Transcribe the listing exactly, leaving out every picture.

-*-*-

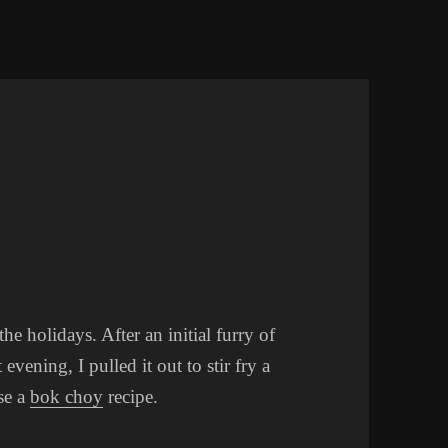
 holidays. After an initial furry of
 evening, I pulled it out to stir fry a
se a
bok choy
recipe.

-*-*-

### SOLUTION
 holidays. After an initial furry of
 evening, I pulled it out to stir fry a
se a
bok choy
recipe.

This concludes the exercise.